Ida y vuelta

domingo, diciembre 18, 2005

Sopa de albondiguilla

Iba yo con mi guitarra a cuestas, intentando un buscar un sitio en que quepamos los dos. Buscaba uno de los asientos del centro, que tienen más espacio. Al llegar allí, de los dos de la izquierda, estaba ocupado por un hombre el que daba al pasillo. Por no molestarle, me senté en uno de los derecha, con un tipo que iba en uno de esos clásicos chándals grises de mercadillo. Y el espectáculo comenzó: el tío éste empezó (quizá lo iba haciendo antes, pero no me di cuenta) a hurgarse la nariz. Estas cosas me ponen muy nervioso, no ya solo por cuestiones de higiene sino por educación: no le importaba tener a alguien al lado, sin ningún recato se andaba en la nariz con una técnica depurada por la práctica que consistía en meter el dedo, sacarlo, hacer rápidamente una bolilla con lo extraído usando sólo índice y pulgar, y acto seguido lanzarla despedida al espacio. Tuve tiempo para fijarme en su técnica, ya que el tipo no paraba de utilizarla.

Supuse que enseguida dejaría, para mi tranquilidad, de hacer prospecciones nasales. Pero no: el muy cabrón incluso agarraba de vez en cuando una pelotilla grande y pegajosa, de tal manera que en vez de lanzarla despedida al espacio (rogaba por Dios que tuviera buena puntería y no se le escapara) la pegaba en el asiento de delante. Hacía tiempo que no sentía un odio tan acentuado hacia alguien, que iba incrementándose con cada introspección, y de hecho empecé a enumerar mentalmente la lista de improperios que iba a soltar, aunque estaba decántandome por decirle simplemente que me estaba poniendo nervioso con el jueguecillo cuando el bus paró y vi que había dos asientos libres juntos, para mí y mi guitarra. Sin pensármelo dos veces, me lancé hacia ellos. El tipo me echó una mirada desprovista de interés alguno y siguió a lo suyo.

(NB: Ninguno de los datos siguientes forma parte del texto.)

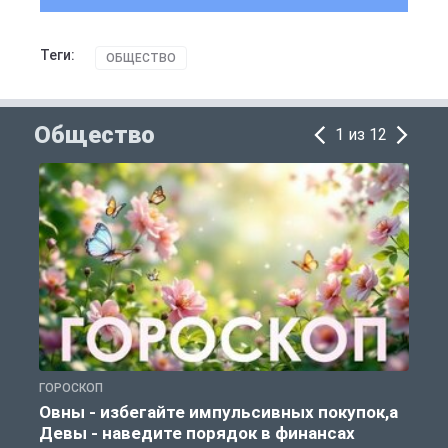
Теги:
ОБЩЕСТВО
Общество
1 из 12
ГОРОСКОП
П
Овны - избегайте импульсивных покупок,а
Девы - наведите порядок в финансах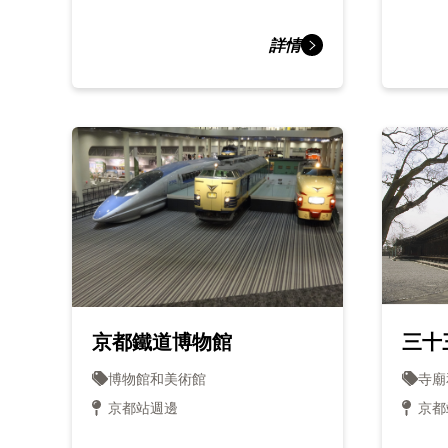
詳情
京都鐵道博物館
三十
博物館和美術館
寺廟
京都站週邊
京都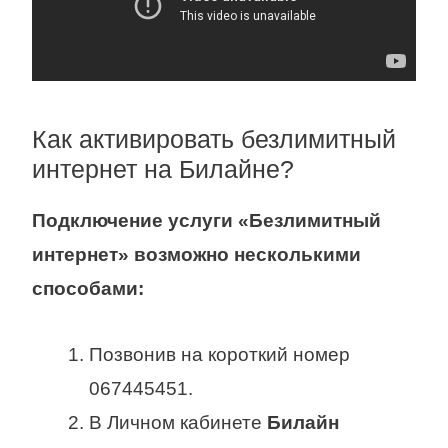
Как активировать безлимитный
интернет на Билайне?
Подключение услуги «
Безлимитный
интернет
» возможно несколькими
способами:
Позвонив на короткий номер
067445451.
В Личном кабинете
Билайн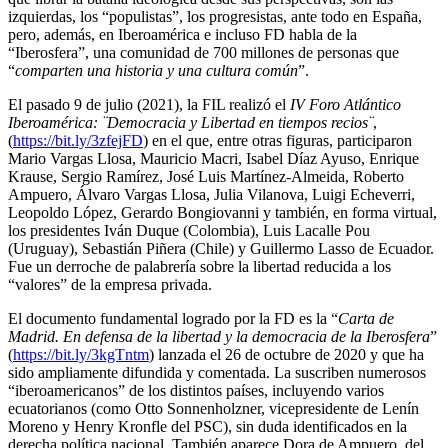
izquierdas, los “populistas”, los progresistas, ante todo en España,
pero, además, en Iberoamérica e incluso FD habla de la
“Iberosfera”, una comunidad de 700 millones de personas que
“
comparten una historia y una cultura común
”.
El pasado 9 de julio (2021), la FIL realizó el
IV Foro Atlántico
Iberoamérica: ¨Democracia y Libertad en tiempos recios¨
,
(
https://bit.ly/3zfejFD
) en el que, entre otras figuras, participaron
Mario Vargas Llosa, Mauricio Macri, Isabel Díaz Ayuso, Enrique
Krause, Sergio Ramírez, José Luis Martínez-Almeida, Roberto
Ampuero, Álvaro Vargas Llosa, Julia Vilanova, Luigi Echeverri,
Leopoldo López, Gerardo Bongiovanni y también, en forma virtual,
los presidentes Iván Duque (Colombia), Luis Lacalle Pou
(Uruguay), Sebastián Piñera (Chile) y Guillermo Lasso de Ecuador.
Fue un derroche de palabrería sobre la libertad reducida a los
“valores” de la empresa privada.
El documento fundamental logrado por la FD es la “
Carta de
Madrid. En defensa de la libertad y la democracia de la Iberosfera
”
(
https://bit.ly/3kgTntm
) lanzada el 26 de octubre de 2020 y que ha
sido ampliamente difundida y comentada. La suscriben numerosos
“iberoamericanos” de los distintos países, incluyendo varios
ecuatorianos (como Otto Sonnenholzner, vicepresidente de Lenín
Moreno y Henry Kronfle del PSC), sin duda identificados en la
derecha política nacional. También aparece Dora de Ampuero, del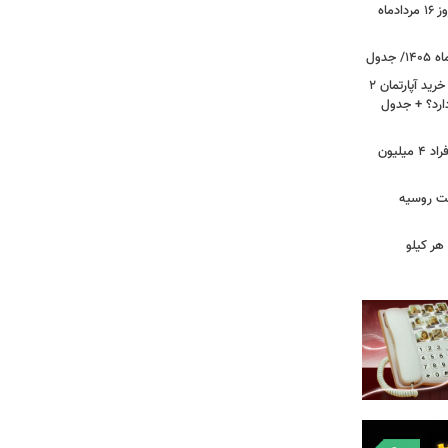
قیمت جدید دلار، یورو و سایر ارزها امروز ۱۶ مردادماه
لیست قیمت خرید مسکن در نازی‌آباد/ خرید آپارتمان ۲
دارد؟ + جدول
سرپرستان خانوار بخوانند/ حساب این افراد ۴ میلیون
فت روسیه
هر کیلو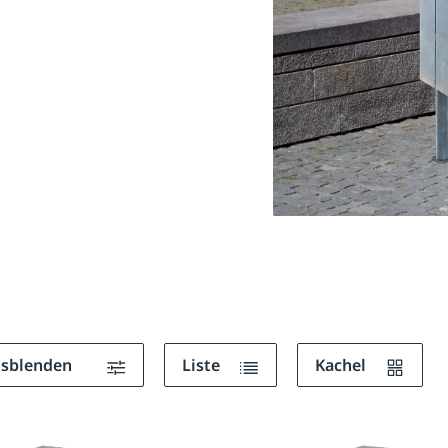
ausblenden
Liste
Kachel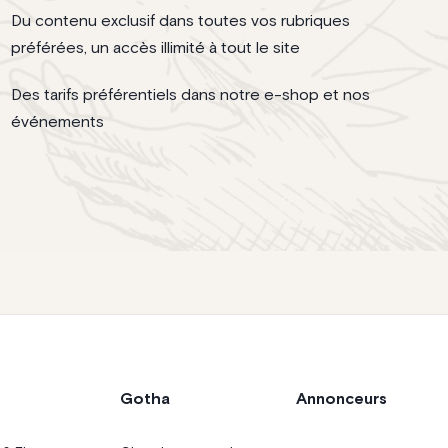
Du contenu exclusif dans toutes vos rubriques
préférées, un accès illimité à tout le site
Des tarifs préférentiels dans notre e-shop et nos
événements
Gotha
Annonceurs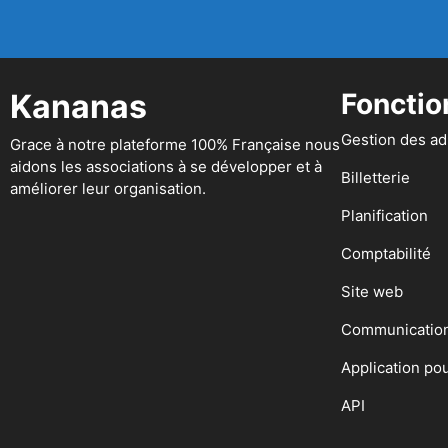
Kananas
Fonctio
Gestion des a
Grace à notre plateforme 100% Française nous
aidons les associations à se développer et à
Billetterie
améliorer leur organisation.
Planification
Comptabilité
Site web
Communicatio
Application po
API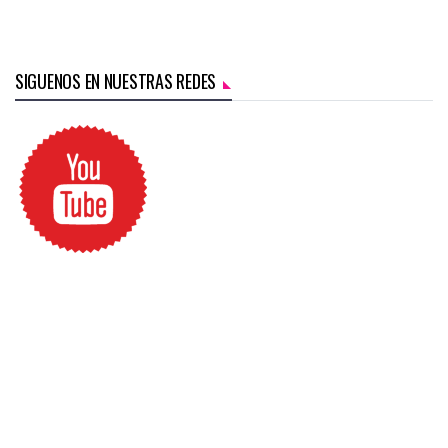
SIGUENOS EN NUESTRAS REDES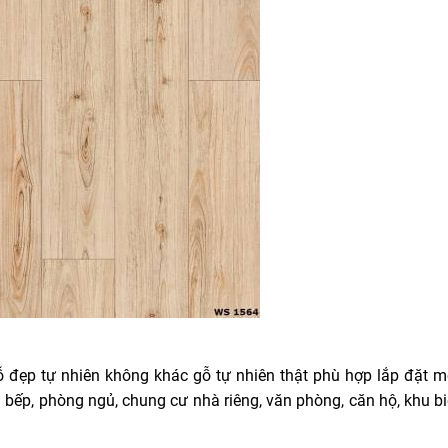
ẹp tự nhiên không khác gỗ tự nhiên thật phù hợp lắp đặt m
bếp, phòng ngủ, chung cư nhà riêng, văn phòng, căn hộ, khu biệ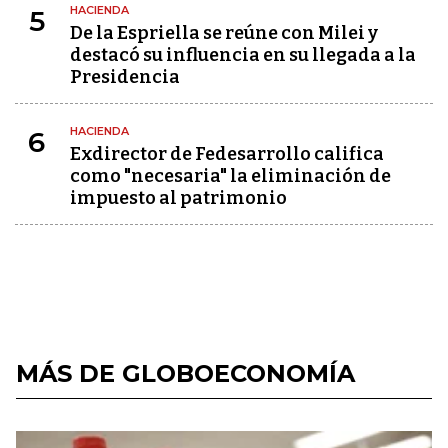
HACIENDA
5
De la Espriella se reúne con Milei y
destacó su influencia en su llegada a la
Presidencia
HACIENDA
6
Exdirector de Fedesarrollo califica
como "necesaria" la eliminación de
impuesto al patrimonio
MÁS DE GLOBOECONOMÍA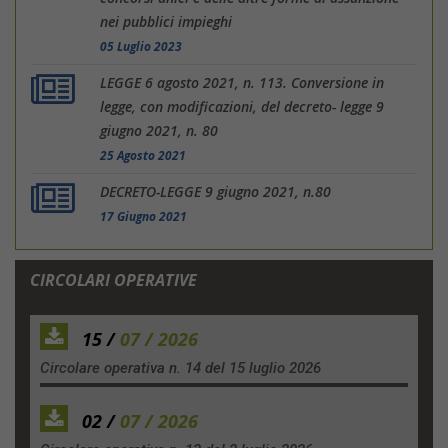
nei pubblici impieghi
05 Luglio 2023
LEGGE 6 agosto 2021, n. 113. Conversione in
legge, con modificazioni, del decreto- legge 9
giugno 2021, n. 80
25 Agosto 2021
DECRETO-LEGGE 9 giugno 2021, n.80
17 Giugno 2021
CIRCOLARI OPERATIVE
15 /
07 / 2026
Circolare operativa n. 14 del 15 luglio 2026
02 /
07 / 2026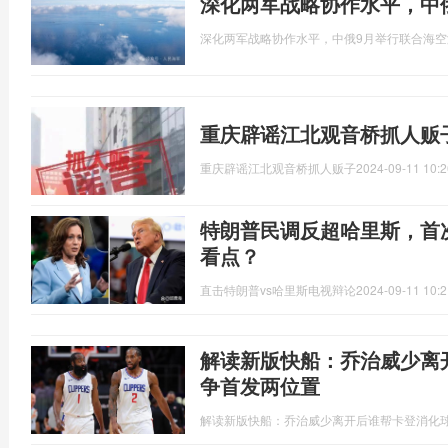
深化两军战略协作水平，中
深化两军战略协作水平，中俄9月举行联合海空
重庆辟谣江北观音桥抓人贩
重庆辟谣江北观音桥抓人贩子
2024-09-11 10:2
特朗普民调反超哈里斯，首
看点？
直击特朗普vs哈里斯电视辩论
2024-09-11 10:2
解读新版快船：乔治威少离
争首发两位置
解读新版快船：乔治威少离开后谁帮卡登消化球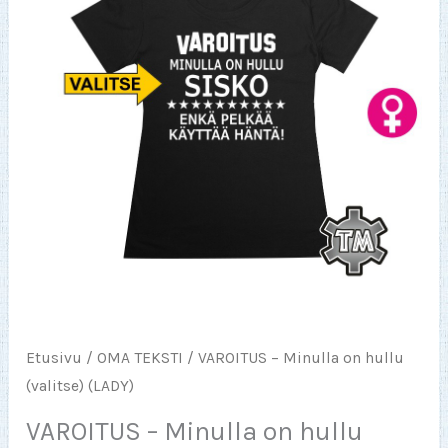
Etusivu
/
OMA TEKSTI
/ VAROITUS – Minulla on hullu
(valitse) (LADY)
VAROITUS – Minulla on hullu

Desde mi nueva posición, ya más tranquilo, pude observar a lo lejos que ni mucho menos era una actividad pasajera la de este sujeto. ¿Cuánto tiempo calculáis que un hombre puede estar hurgándose la nariz sin que ésta se erosione por el desgaste? Tales portentos no suelen verse mucho estos días, y sin embargo seguro que no era consciente de estar cumpliendo un récord: el viaje duró media hora, durante la cual no dejó de meterse el dedo en la nariz ni para respirar, que supongo que lo haría por la boca. Tan abrumado me quedé que incluso ahora me da algo de reparo rascarme mi naso.

martes, diciembre 13, 2005

Gente civilizada

Esta mañana hacía un frío del carajo. Frío seco y viento, el mortal enemigo de las orejas desprotegidas. Ante una situación tal, lo único que quieres es recogerte en la soporífera pero irresistible calefacción del autobús (Dios, no sé cómo no repetirme tanto con esta palabra) y dejar que tus gafas se empañen mientras encuentras un asiento donde acurrucarte. Pero coño, el bus de hoy tardaba.

Pero por fin, éste llegó, no sé si a su hora (tras más de cinco años cogiéndolos, todavía no sé muy bien cuál es su horario), pero eso ya no importaba. Sin embargo, no abrió la puerta. La ordenada fila comenzó a tomar una forma circular, y entonces pude acercarme y ver lo que pasaba: el condcutor, el autobusero, estaba hablando por el móvil. Uno de los habituales en mis viajes, cuya profesionalidad parecía estar fuera de toda regla, hablando por el móvil y con la puerta cerrada. Tan sorprendidos y congelados que estábamos que sólo se alzaban tímidas voces de incomprensión. Una mujer se reía y dijo: "definitivamente, hoy voy a llegar tarde al trabajo".

Los segundos (minutos, horas) pasaron, hasta que por fin, el autobusero se levantó, abrió la puerta y dijo a todo el mundo que se bajara del vehículo. Cojones, más gente a la cola. Acto seguido, cerró otra vez las puertas y se fue, seguramente a talleres.

Confiados en que otro coche llegaría a rescatarnos de nuestro stand-by involutario, esperamos segundos, minutos. Pasó un bus, pero estaba fuera de servicio, se largó. Entre la gente que estábamos esperando, la que se bajó del averiado y la que se unía conforme pasaba el tiempo, era difícil que algún transeúnte pudiera atravesar la acera. Al rato llegó por fin el ansiado rescate. ¿Rescate? Simplemente el siguiente en horario, con sus pasajeros sentados, dispuesto a ocuparse de las decenas de personas que se acumulaban en la parada. Obviamente, bastante gente se tuvo que quedar fuera. Los que entramos, casi todos de pie, nos colocamos lo más atrás posible para que cupiera la mayor cantidad de personas posible.

Lo curioso es que en ningún momento se formó una turba indignada exigiendo cabezas a grito pelado, cuando tenía todas las papeletas para que así fuera.